On our fifth day in Guatemala, we explored the historic city of Antigua. It’s equal parts charmingly laid back and bustling with action. Mayan men and women are everywhere selling homemade crafts. In the main square alone we were approached by no less than 10 women selling ornate, hand-beaded trinkets and embroidered table runners.
We visited several churches and historic sights in the city before Tony set us free for the afternoon. Among those was Hotel Casa Santo Domingo. It’s a convent/monastery turned five-star resort. Most of the structures were destroyed in the 1773 earthquake, but what remains has been preserved thanks to the luxury hotel that was built around it. The original aquaduct is now a decorative fountain. The chapel is still used for weddings. And the crypt is open to tourists. They do charge for access to the historic grounds (if you’re not a hotel guest), but this was included with our Gate 1 tour.
Next door to Santo Domingo was Siete Caldos, a local Guatemalan chain restaurant that Tony recommended. We ate a delicious authentic lunch there before walking back to the town square and buying a frozen blackberry slushy and enjoying the early afternoon breeze on an otherwise very warm day.
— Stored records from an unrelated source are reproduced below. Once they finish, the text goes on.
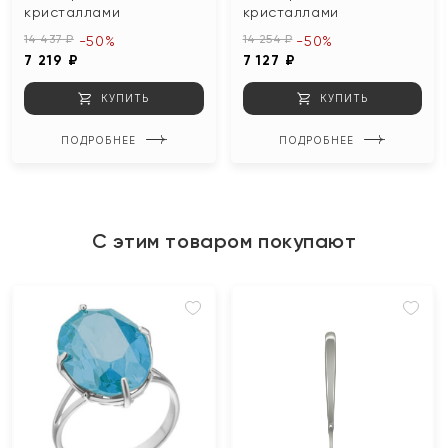
кристаллами
кристаллами
14 437 ₽
14 254 ₽
-50%
-50%
7 219 ₽
7 127 ₽
КУПИТЬ
КУПИТЬ
ПОДРОБНЕЕ
ПОДРОБНЕЕ
С этим товаром покупают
Eventually Dad and I decided to climb up to a hillside cross overlooking the city from about a mile away. We’d seen the cross while we were walking around the city and decided to try to get there on foot. On the way we ran into Tony and our bus driver, Miguel, and they offered to give us a ride to the base of the hill. The final stretch to the top was 331 steps, and the view was totally worth it.